Models progress through a series of status transitions from upload to availability. The diagram is authoritative; the table below mirrors it for screen readers and search.

stateDiagram-v2
    direction LR
    [*] --> uploading
    uploading --> validating: upload complete
    validating --> ready: metadata valid
    validating --> error: validation failed
    error --> validating: revalidate
    ready --> [*]

// fig 03.1 -- upload to ready, with the revalidate loop

Status	Description
`uploading`	Model files are being uploaded. Not yet available for inference.
`validating`	Upload complete. The system is validating model files, extracting metadata (architecture, parameters, context length), and checking compatibility.
`ready`	Validation passed. The model can be assigned to endpoints and loaded on backends.
`error`	Validation failed. The `validationError` field carries the diagnostic. Fix the upstream artifact and trigger a revalidate (see below) or re-upload.

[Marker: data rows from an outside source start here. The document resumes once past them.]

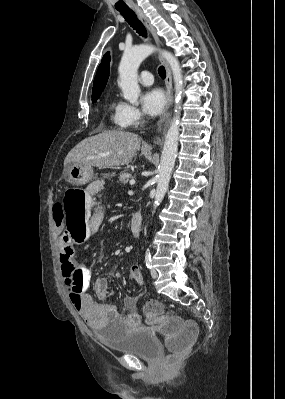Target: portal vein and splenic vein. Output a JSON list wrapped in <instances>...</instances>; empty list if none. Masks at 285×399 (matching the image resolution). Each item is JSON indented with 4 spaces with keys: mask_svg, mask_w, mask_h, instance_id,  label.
Listing matches in <instances>:
<instances>
[{
    "mask_svg": "<svg viewBox=\"0 0 285 399\" xmlns=\"http://www.w3.org/2000/svg\"><path fill=\"white\" fill-rule=\"evenodd\" d=\"M129 183H130V185H134L135 184V180L131 179Z\"/></svg>",
    "mask_w": 285,
    "mask_h": 399,
    "instance_id": "obj_1",
    "label": "portal vein and splenic vein"
}]
</instances>
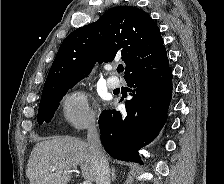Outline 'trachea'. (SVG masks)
<instances>
[{
  "mask_svg": "<svg viewBox=\"0 0 224 184\" xmlns=\"http://www.w3.org/2000/svg\"><path fill=\"white\" fill-rule=\"evenodd\" d=\"M117 71H118V72H123V71H124V67H123V65H119V66L117 67Z\"/></svg>",
  "mask_w": 224,
  "mask_h": 184,
  "instance_id": "trachea-1",
  "label": "trachea"
}]
</instances>
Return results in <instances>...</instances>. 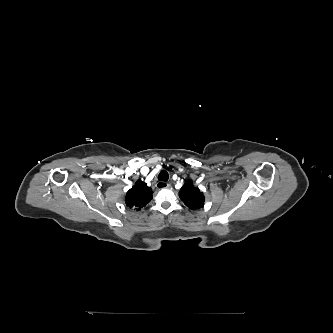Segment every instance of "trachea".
<instances>
[{"label":"trachea","instance_id":"1","mask_svg":"<svg viewBox=\"0 0 333 333\" xmlns=\"http://www.w3.org/2000/svg\"><path fill=\"white\" fill-rule=\"evenodd\" d=\"M169 175L168 172L165 170H162L158 175V180L160 181H168Z\"/></svg>","mask_w":333,"mask_h":333}]
</instances>
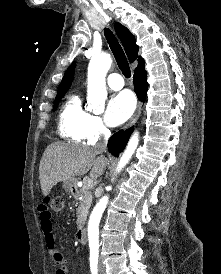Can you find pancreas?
Segmentation results:
<instances>
[{
	"instance_id": "1",
	"label": "pancreas",
	"mask_w": 221,
	"mask_h": 274,
	"mask_svg": "<svg viewBox=\"0 0 221 274\" xmlns=\"http://www.w3.org/2000/svg\"><path fill=\"white\" fill-rule=\"evenodd\" d=\"M76 200H79L81 197L82 199L79 200V206L76 209V214H77V221L76 224L78 228L82 227L85 224L88 210L91 206L92 203V192L88 187L85 185L82 186L80 189V192L74 195Z\"/></svg>"
}]
</instances>
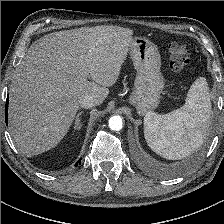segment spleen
<instances>
[{
	"instance_id": "obj_1",
	"label": "spleen",
	"mask_w": 224,
	"mask_h": 224,
	"mask_svg": "<svg viewBox=\"0 0 224 224\" xmlns=\"http://www.w3.org/2000/svg\"><path fill=\"white\" fill-rule=\"evenodd\" d=\"M210 115L208 83L204 77H199L191 85L181 108L163 115L154 112L145 115V140L161 157L182 159L203 144Z\"/></svg>"
}]
</instances>
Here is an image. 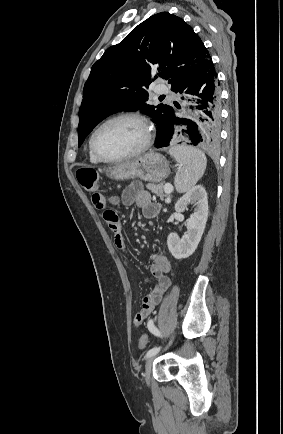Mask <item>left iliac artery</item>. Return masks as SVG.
<instances>
[{
  "mask_svg": "<svg viewBox=\"0 0 283 434\" xmlns=\"http://www.w3.org/2000/svg\"><path fill=\"white\" fill-rule=\"evenodd\" d=\"M148 328L156 336H161L160 331L154 326L153 320H150L148 322ZM159 350H160V347H154V348L150 349L146 354V358H149V357L155 355L156 353H158Z\"/></svg>",
  "mask_w": 283,
  "mask_h": 434,
  "instance_id": "left-iliac-artery-1",
  "label": "left iliac artery"
}]
</instances>
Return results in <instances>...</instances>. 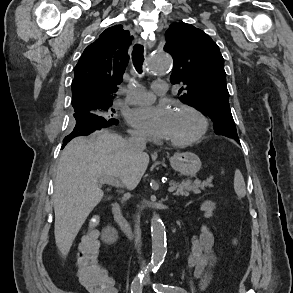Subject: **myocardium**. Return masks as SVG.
<instances>
[{
	"mask_svg": "<svg viewBox=\"0 0 293 293\" xmlns=\"http://www.w3.org/2000/svg\"><path fill=\"white\" fill-rule=\"evenodd\" d=\"M176 111L187 112V113H190L193 116H195L199 122V129H198L197 133L189 139L180 140V141H169L168 140L167 144L169 146H173V147H188V146H191V145L199 142L200 140H202L208 130V120L204 116V114L201 113L196 108L189 106V105H180L177 107Z\"/></svg>",
	"mask_w": 293,
	"mask_h": 293,
	"instance_id": "f54148a6",
	"label": "myocardium"
}]
</instances>
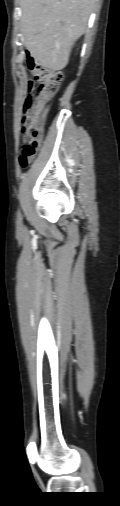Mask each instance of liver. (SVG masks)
Masks as SVG:
<instances>
[{"instance_id": "6515ba94", "label": "liver", "mask_w": 120, "mask_h": 506, "mask_svg": "<svg viewBox=\"0 0 120 506\" xmlns=\"http://www.w3.org/2000/svg\"><path fill=\"white\" fill-rule=\"evenodd\" d=\"M94 6L95 0H20L21 31L31 56L53 71L63 69Z\"/></svg>"}]
</instances>
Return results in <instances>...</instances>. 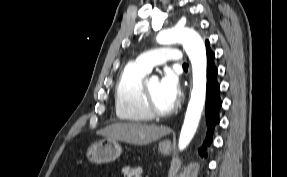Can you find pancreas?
Listing matches in <instances>:
<instances>
[{
	"label": "pancreas",
	"instance_id": "cf45deb5",
	"mask_svg": "<svg viewBox=\"0 0 287 177\" xmlns=\"http://www.w3.org/2000/svg\"><path fill=\"white\" fill-rule=\"evenodd\" d=\"M122 173L124 174V177H141L142 168L124 167Z\"/></svg>",
	"mask_w": 287,
	"mask_h": 177
}]
</instances>
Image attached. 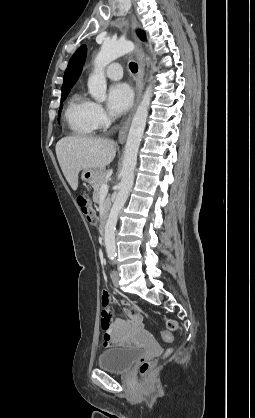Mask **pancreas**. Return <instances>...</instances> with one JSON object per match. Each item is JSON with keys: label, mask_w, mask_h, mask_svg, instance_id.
I'll return each instance as SVG.
<instances>
[{"label": "pancreas", "mask_w": 255, "mask_h": 418, "mask_svg": "<svg viewBox=\"0 0 255 418\" xmlns=\"http://www.w3.org/2000/svg\"><path fill=\"white\" fill-rule=\"evenodd\" d=\"M107 178H108V172L107 171H102L101 174L99 175L96 183L93 185L94 188V193H93V201L95 203H99V198H100V189L101 186L103 184L107 183ZM104 212H103V216L107 213V211L109 210L110 206H111V200L110 197L107 196L106 199L104 200Z\"/></svg>", "instance_id": "1"}]
</instances>
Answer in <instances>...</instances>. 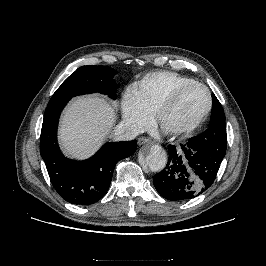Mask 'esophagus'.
I'll use <instances>...</instances> for the list:
<instances>
[{
    "instance_id": "1",
    "label": "esophagus",
    "mask_w": 266,
    "mask_h": 266,
    "mask_svg": "<svg viewBox=\"0 0 266 266\" xmlns=\"http://www.w3.org/2000/svg\"><path fill=\"white\" fill-rule=\"evenodd\" d=\"M143 144H152V141H151V139H149V138H146V137H140V138L138 139V145L141 146V145H143Z\"/></svg>"
}]
</instances>
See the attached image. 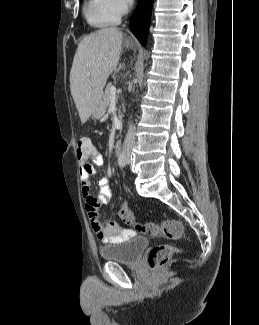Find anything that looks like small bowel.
<instances>
[{"label": "small bowel", "mask_w": 259, "mask_h": 325, "mask_svg": "<svg viewBox=\"0 0 259 325\" xmlns=\"http://www.w3.org/2000/svg\"><path fill=\"white\" fill-rule=\"evenodd\" d=\"M90 159L81 161L79 173L82 186V196L91 227L97 238L103 243L115 244L127 241L134 236L133 231L122 227L113 220L104 221L100 217L99 207L102 204L108 203L111 196L110 180L107 176L102 177L98 182L99 191L97 195H92L90 179L97 173L95 166H102L104 164V158L97 152V150H94ZM127 191L129 192L128 189Z\"/></svg>", "instance_id": "1"}]
</instances>
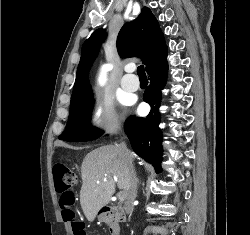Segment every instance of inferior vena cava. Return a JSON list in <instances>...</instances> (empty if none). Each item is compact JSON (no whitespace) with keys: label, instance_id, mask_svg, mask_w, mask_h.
<instances>
[{"label":"inferior vena cava","instance_id":"obj_1","mask_svg":"<svg viewBox=\"0 0 250 235\" xmlns=\"http://www.w3.org/2000/svg\"><path fill=\"white\" fill-rule=\"evenodd\" d=\"M118 152L121 160L123 163L127 166L129 177H130V183L127 190V197L124 205V209L126 213L131 214L133 211V202L137 195V177L136 172L133 166V157L130 153V151L127 149V146L125 142H121L118 146Z\"/></svg>","mask_w":250,"mask_h":235}]
</instances>
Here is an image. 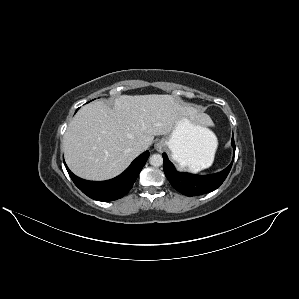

Trigger revalidation with xeroctl models revalidate <model-id> or POST /{project_id}/v1/models/{model_id}/revalidate. This re-checks model files and refreshes metadata without a re-upload.

Model Loading

When a model is assigned to an endpoint and a request arrives, the router sends a load request to a compatible backend. The backend auto-configures:

Context length, Auto-detected from model config if not specified.
Max sequences, Auto-calculated based on available resources.
Quantization, Selected based on model size vs available GPU VRAM (see Quantization).

04 Workload Types

Each model can be tagged with a workload type that describes its primary use case. Workload type is used for filtering in the model catalog and does not affect inference behavior or routing.

Type	Description
`chat`	General-purpose conversational models. Default workload type.
`code`	Code generation and completion models.
`reasoning`	Models optimized for chain-of-thought and analytical tasks.
`embedding`	Text embedding models for semantic search and similarity.
`multilingual`	Models with strong multilingual support.

05 Quantization

Quantization reduces model size and memory requirements by using lower-precision number formats. Xerotier supports both pre-quantized models and runtime quantization.

Pre-Quantized Models

Some models are distributed with quantization already applied. The fields below are camelCase on the wire because they originate on the backend-agent load acknowledgment, not on the public model API.

Field	Surface	Description
`preQuantizationMethod`	backend-internal	Method used: `compressed-tensors`, `gptq`, or `awq`.
`preQuantizationBits`	backend-internal	Bit-width of the pre-quantized weights. Common values are 4 and 8; the field is a free-form integer and may carry other widths if the upstream artifact does.

Runtime Quantization

If a model does not fit in available GPU memory at full precision, the backend agent can apply runtime quantization automatically. The load acknowledgment carries:

Field	Surface	Description
`appliedQuantization`	backend-internal	Method applied (e.g., `bitsandbytes`, `fp8`, `bitsandbytes-fp4`, `awq`, `gptq`).
`appliedQuantizationReason`	backend-internal	Free-form rationale string set by the backend agent describing why the method was chosen.

Runtime quantization is transparent to the user. The model functions the same way with slightly reduced precision and memory footprint.

MoE Model Support

Mixture-of-Experts (MoE) models are supported. MoE-specific metadata fields are stored on the model row (total experts and experts activated per token) and consumed by the backend agent at load time to select tuned kernel configurations. The agent picks an MoE kernel profile automatically; there is no per-request public API knob.